The efficiency of the new collection proved to be very high, particularly in circuits where a limited number of large producers supply a market full of small retailers. Think, for example, in the paint sector or in the soft drink sector. In these segments, tax evasion, virtually impossible to be 100% detected in retail, could be avoided by the mere transition from collection to a handful of large producers.


However, it did not take long for the inconsistencies of the ICMS legislation in the country to give rise to the scam. Traders from São Paulo soon discovered that it was cheaper to buy from suppliers in other states. In this interstate transaction, products are recorded at a lower rate - in addition, other state governments do not practice tax substitution.

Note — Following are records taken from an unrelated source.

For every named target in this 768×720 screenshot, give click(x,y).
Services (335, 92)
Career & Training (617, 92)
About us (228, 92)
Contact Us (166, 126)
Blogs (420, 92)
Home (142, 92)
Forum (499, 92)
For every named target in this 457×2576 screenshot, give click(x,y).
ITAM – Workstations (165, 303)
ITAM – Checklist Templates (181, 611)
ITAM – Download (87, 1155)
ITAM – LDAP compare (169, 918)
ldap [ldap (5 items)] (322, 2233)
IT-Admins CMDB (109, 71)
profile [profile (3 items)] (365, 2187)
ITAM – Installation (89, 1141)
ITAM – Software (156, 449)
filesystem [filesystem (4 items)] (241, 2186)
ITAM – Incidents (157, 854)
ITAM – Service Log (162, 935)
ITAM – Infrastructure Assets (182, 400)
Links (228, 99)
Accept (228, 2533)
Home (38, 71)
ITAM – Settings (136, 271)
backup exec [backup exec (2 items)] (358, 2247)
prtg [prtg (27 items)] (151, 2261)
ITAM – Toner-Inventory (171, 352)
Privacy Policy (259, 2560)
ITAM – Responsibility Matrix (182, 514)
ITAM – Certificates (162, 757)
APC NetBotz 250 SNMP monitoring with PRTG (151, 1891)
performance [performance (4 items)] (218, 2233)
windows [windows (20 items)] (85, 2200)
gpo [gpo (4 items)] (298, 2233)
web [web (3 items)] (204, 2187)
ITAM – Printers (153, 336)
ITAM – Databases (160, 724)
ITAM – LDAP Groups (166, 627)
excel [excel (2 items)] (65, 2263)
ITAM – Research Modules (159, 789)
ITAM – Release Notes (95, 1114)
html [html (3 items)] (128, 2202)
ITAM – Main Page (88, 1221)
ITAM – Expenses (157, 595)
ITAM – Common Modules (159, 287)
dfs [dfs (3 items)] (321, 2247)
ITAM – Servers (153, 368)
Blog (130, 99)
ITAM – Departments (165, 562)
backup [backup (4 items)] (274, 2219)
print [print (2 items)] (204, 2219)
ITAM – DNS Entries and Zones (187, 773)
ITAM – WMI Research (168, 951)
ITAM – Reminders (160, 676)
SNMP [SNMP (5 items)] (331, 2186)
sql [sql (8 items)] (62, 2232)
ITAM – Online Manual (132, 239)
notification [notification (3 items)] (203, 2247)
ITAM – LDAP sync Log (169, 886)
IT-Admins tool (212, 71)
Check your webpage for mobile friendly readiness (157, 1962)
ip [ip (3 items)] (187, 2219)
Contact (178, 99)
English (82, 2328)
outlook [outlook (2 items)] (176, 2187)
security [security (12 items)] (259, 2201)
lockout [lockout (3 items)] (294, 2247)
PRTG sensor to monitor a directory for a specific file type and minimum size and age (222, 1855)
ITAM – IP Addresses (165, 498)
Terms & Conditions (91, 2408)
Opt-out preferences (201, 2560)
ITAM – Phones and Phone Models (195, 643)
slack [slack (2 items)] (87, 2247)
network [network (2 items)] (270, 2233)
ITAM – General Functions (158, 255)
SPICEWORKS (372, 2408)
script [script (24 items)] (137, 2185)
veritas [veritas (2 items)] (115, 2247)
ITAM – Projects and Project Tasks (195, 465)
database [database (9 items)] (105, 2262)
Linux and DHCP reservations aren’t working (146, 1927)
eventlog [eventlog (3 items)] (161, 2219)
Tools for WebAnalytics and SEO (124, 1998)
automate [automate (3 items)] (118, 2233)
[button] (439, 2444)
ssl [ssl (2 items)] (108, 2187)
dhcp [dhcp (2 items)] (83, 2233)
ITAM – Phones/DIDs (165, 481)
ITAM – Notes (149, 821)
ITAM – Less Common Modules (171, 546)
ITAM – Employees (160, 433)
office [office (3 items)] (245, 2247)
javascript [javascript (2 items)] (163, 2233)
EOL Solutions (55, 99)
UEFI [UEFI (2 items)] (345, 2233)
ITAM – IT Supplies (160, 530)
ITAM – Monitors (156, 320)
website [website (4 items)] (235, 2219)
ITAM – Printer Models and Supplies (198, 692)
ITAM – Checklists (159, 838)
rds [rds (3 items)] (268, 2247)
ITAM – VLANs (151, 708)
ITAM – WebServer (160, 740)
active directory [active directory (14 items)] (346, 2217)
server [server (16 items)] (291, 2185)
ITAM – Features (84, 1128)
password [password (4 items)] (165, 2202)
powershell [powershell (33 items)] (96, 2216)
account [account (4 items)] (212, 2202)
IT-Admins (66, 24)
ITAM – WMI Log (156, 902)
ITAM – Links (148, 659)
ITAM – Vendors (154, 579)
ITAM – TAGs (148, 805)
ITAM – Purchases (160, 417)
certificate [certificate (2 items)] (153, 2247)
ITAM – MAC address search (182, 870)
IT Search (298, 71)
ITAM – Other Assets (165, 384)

By law, the tax difference should be paid to the São Paulo coffers by the merchant who brings the goods from the other state. It should, but in practice it is not always so. Without overt actions on the roads, the São Paulo tax authorities cannot guarantee the application of this standard. The asymmetry thus constituted becomes an attraction for São Paulo wholesalers to transfer their business to other states.
Fazenda de São Paulo is betting on another innovation - the electronic invoice - to detect these tax evaders, but the fact is that the loophole weakens the main asset of tax substitution. All the tax is no longer collected at the factory door, a facility that dispenses with the action of inspectors and the lengthy process of processes to recover the money. Furthermore, the need to inspect a multitude of retail merchants is restored.



The dribble in tax substitution is yet another indication of the urgency of setting national legislation for ICMS, which simplifies and harmonizes tax rates and methods of collection and ends the fiscal war. This is the promise of the tax reform proposal underway in the Chamber - although there is no glimpse, in Congress and among governors, of a political concert capable of approving it.